Beatrix: ‘Nonsense!’ – What the papers say
Queen Beatrix’ highly unusual decision to react to Geert Wilder’s remarks has sparked a discussion in the papers.
Travesty
On Sunday the leader of the anti-Islam PVV called the queen’s traditional garb ‘a sad travesty’ and her headscarf a symbol of the suppression of women.
‘There’s not much that surprises me now’ a weary queen Beatrix answered when she was asked by journalists if his comments had surprised her. She made short shrift of his suggestion that by wearing the traditional headscarf on her visit to mosques in Oman and the United Emirates she was condoning the oppression of women. ‘Nonsense’ she said curtly.
The women in the region are anything but oppressed with many of them in responsible jobs or in university education, she said, backed by princess Máxima.
Mosquito
The queen’s uncharacteristic outburst could be taken as just that: an impatient swat at a mosquito that has been hovering around her head for some time. Wilders, the Volkskrant writes, has been critical of several of the queens’ new years’ speeches because he feels they are indirectly attacking him and his party. He also wants the monarch to have less political influence.
But while the queen may have found some relief in ticking off a troublesome subject, it got her into hot water all the same. In its editorial the paper writes ‘It’s great the cabinet allowed the queen to take a stance against Wilders who is making a caricature of what the she says and does at every turn.’ Not that there has been any suggestion that the queen asked the cabinet for permission.
Taste
‘However’, the paper continues, ‘it is to be hoped that she does not develop a taste for speaking her mind publicly. Her position depends on her not getting involved with politics. Her alleged opposition to the way the cabinet formation was heading in 2010 was not very good publicity for the monarchy. It was fun while it lasted but from now on prime minister Mark Rutte is back in the driving seat.’
The Nrc ridicules the three eager PVV members who lost no time asking parliamentary questions on the matter: ‘By adapting her outfit to what is acceptable in a mosque the queen legitimised the ‘repression and discrimination’ of women, the three PVV members concluded with an alacrity and speed that was positively Pavlovian’, the paper writes.
Compromise
But Nrc too, thinks the queen was wrong to be candid. ‘Not because it is no use confronting a man who ignores any facts that may undermine his ideology but because it compromises her constitutional immunity and ministerial responsibility. Her choice of clothes already made abundantly clear who is talking nonsense’.
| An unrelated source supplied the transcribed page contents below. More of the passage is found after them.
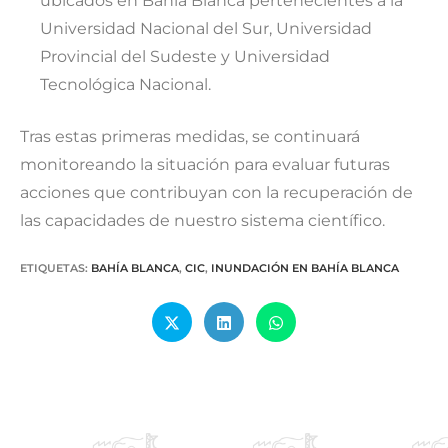
ubicados en Bahía Blanca pertenecientes a la
Universidad Nacional del Sur, Universidad
Provincial del Sudeste y Universidad
Tecnológica Nacional.
Tras estas primeras medidas, se continuará
monitoreando la situación para evaluar futuras
acciones que contribuyan con la recuperación de
las capacidades de nuestro sistema científico.
ETIQUETAS
:
BAHÍA BLANCA
,
CIC
,
INUNDACIÓN EN BAHÍA BLANCA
The paper also has a word to spare for the prime minister who has been embarrassed by the incident because, technically, he is responsible for the epithet ‘nonsense’ directed at the silent partner in his cabinet. It’s not a word he would have used himself, at least not in public. The paper concludes by saying that ministerial responsibility and royal immunity are not compatible especially in the light of Wilders’ anti-monarchy sentiments.
Hounded
Meanwhile the AD quotes ‘sources close to the monarchy’ who say the queen is not about tot be ‘hounded’ out of her job. She would not want to hand over the throne to an inexperienced prince Willem Alexander with the country ‘in a state of political disarray’, the source is quoted as saying.
Another source doubts whether Beatrix will really let a man like Wilders influence the timing of her abdication. ‘She’s seen so many politicians come and go.’
The foreign press have picked up on the story, too. A good thing, the Volkskrant thinks because it will give out the message that ‘we’re not all obsessed with head scarves behind the dikes.’
El País translates ‘nonsense’ as ‘un disparate’. Le Figaro has the queen qualify Wilders’ comments as ‘absurdes’ while Der Spiegel has ‘unsinn’.